Creativity and harmony are his constant companions and he shares them with everyone he can. His home, Le Moulin Jaune outside of Paris, he opens several times a year to guests to have them join in the fun of Slava and his Academy of Fools. But you need not go to France to enjoy his fantastical world; it is right here on Broadway at the Stephen Sondheim Theatre.

With 12 performers switching roles, you don't know which performer you will see in which role the night you attend, but whomever, trust they will be splendid. And FYI If you are in the orchestra you will be part of the interaction that is Slava. It is gentle, and silly having adults and children all laughing, giggling. It is community like no other. But if that is not your thing sit up in the mezzanine and enjoy the party below. Both places are good to be. And know in the end even the mezzanine gets to play. And in the end, stand up if you dare. Go and find out what I mean.
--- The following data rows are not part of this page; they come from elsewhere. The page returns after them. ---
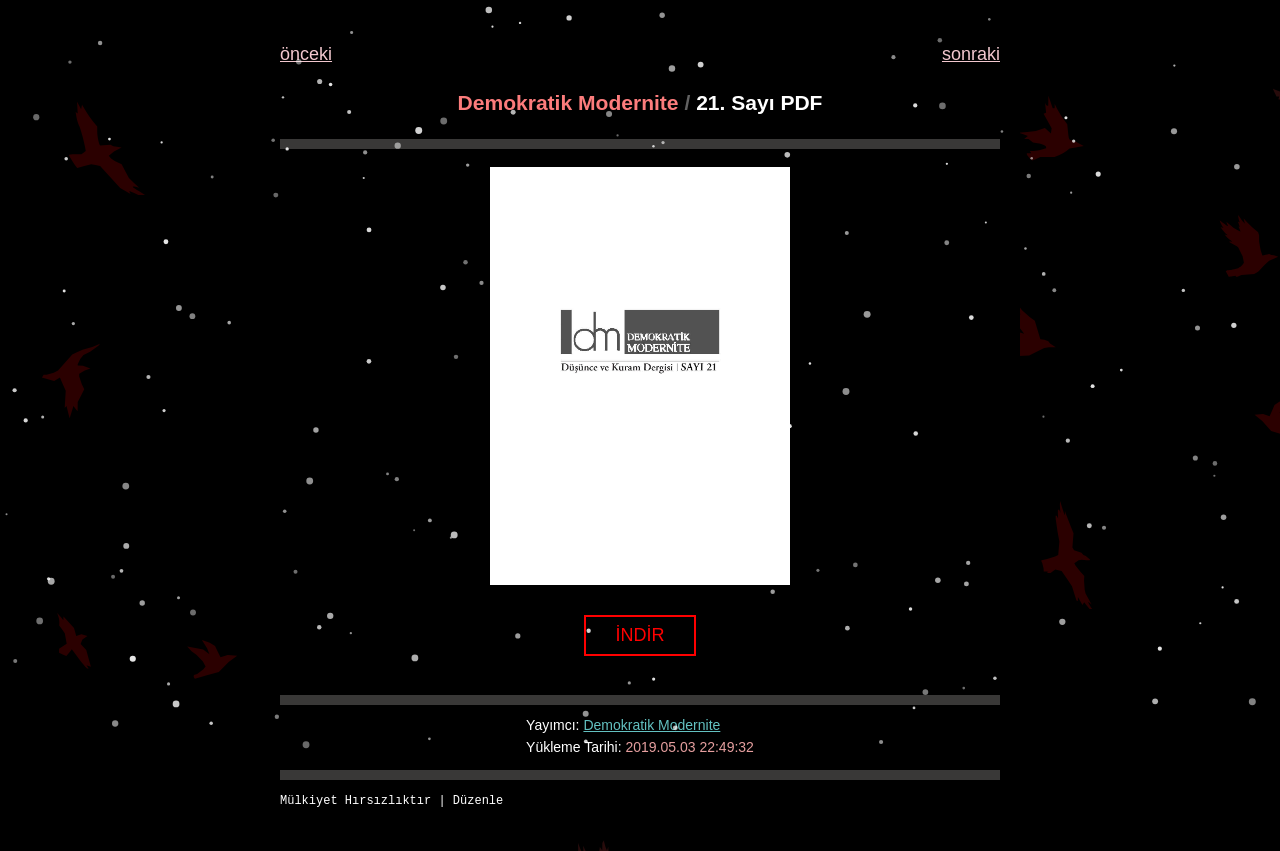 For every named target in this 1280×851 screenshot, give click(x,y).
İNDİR (640, 635)
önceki (306, 54)
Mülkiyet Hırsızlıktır (355, 801)
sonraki (971, 54)
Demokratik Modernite (568, 102)
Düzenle (478, 801) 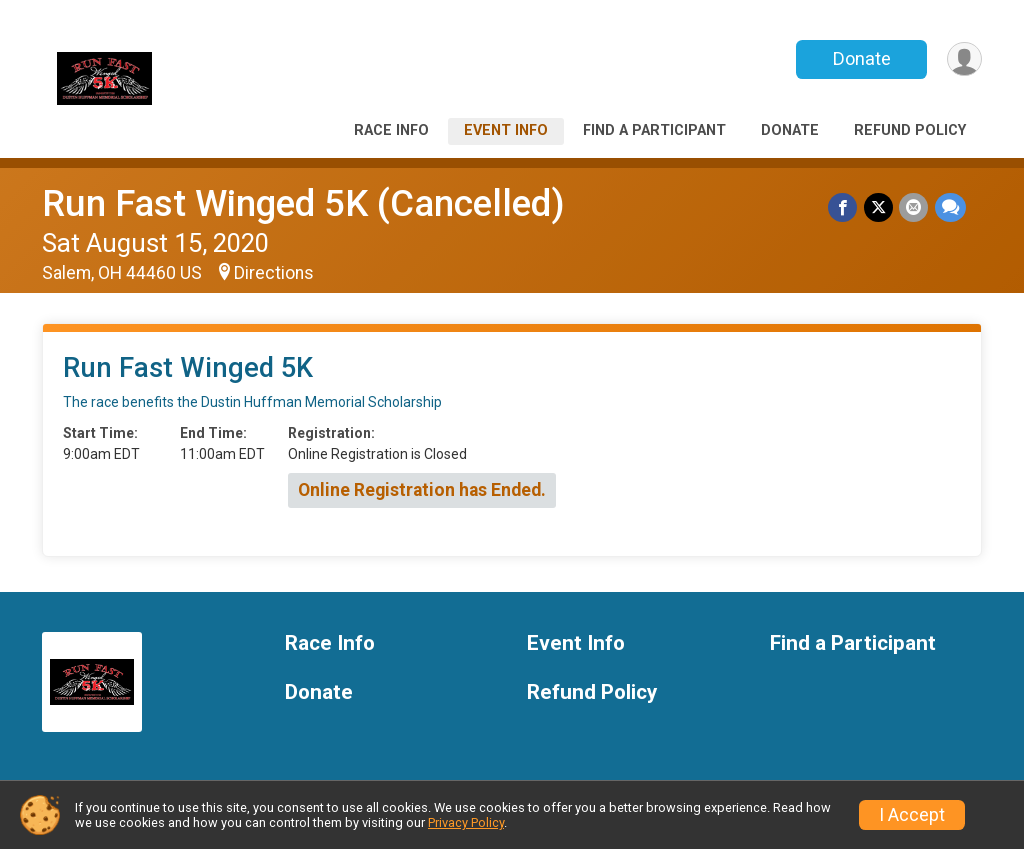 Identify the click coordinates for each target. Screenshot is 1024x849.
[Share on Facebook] (844, 207)
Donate (860, 58)
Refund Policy (910, 130)
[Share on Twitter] (879, 207)
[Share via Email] (914, 207)
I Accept (912, 815)
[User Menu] (963, 59)
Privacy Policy (466, 822)
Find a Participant (654, 130)
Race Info (391, 130)
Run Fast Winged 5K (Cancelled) (303, 203)
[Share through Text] (950, 207)
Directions (274, 273)
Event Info (506, 130) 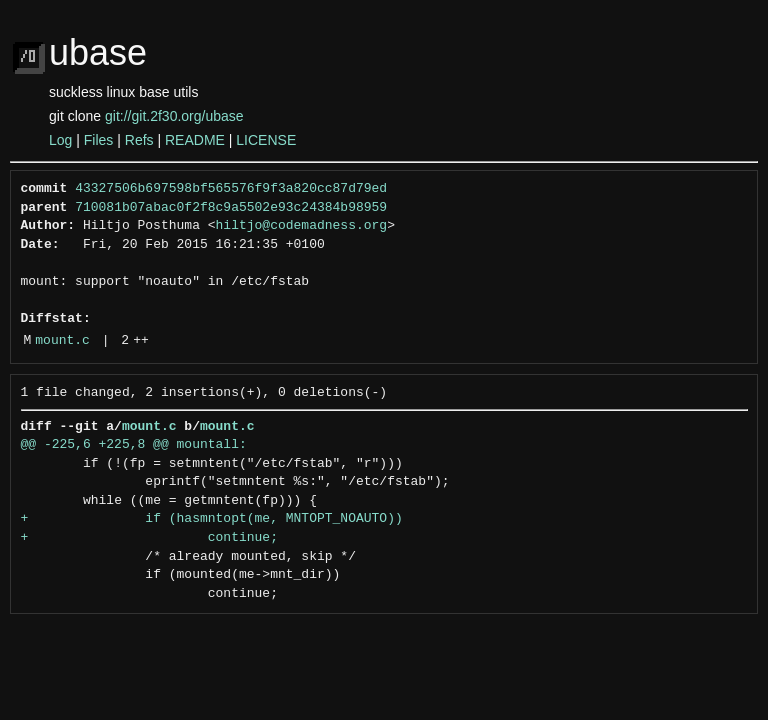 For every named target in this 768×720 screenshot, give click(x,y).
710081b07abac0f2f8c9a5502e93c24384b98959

(Photo by Vladimir Mishukov​)

"A note to the clown-averse, who are legion, and to those who shudder at the thought of an interactive experience like Slava's Snowshow, which opened on Thursday night at the Stephen Sondheim Theater: I did not expect to like it, let alone love it, as I did. Eons ago, when I saw Slava's Snowshow Off Broadway at the Union Square Theater, I bristled all the way through. I even hated the famous blizzard at the end. Now I don't know what I could have been thinking. By the finish of Wednesday night's preview performance, I was as relaxed as if I'd just had a massage — though a massage doesn't, generally speaking, blast paper-confetti snow down your top that you'll have to scoop out later. (Wardrobe tip: A turtleneck might be a good choice.)."
Laura Collins-Hughes for New York Times

"A preshow advisory would do well to insist that patrons must love clowns. How else to enjoy 100 minutes of vaguely amusing pantomime on a set that toes a fine line between crafty and cheap? Being under the age of 12 may help; the production might also pair well with milder psychedelics. But if you can embrace the logic of nonsense and surrender your personal boundaries to the spirit of the season, you may find this blizzard a blast."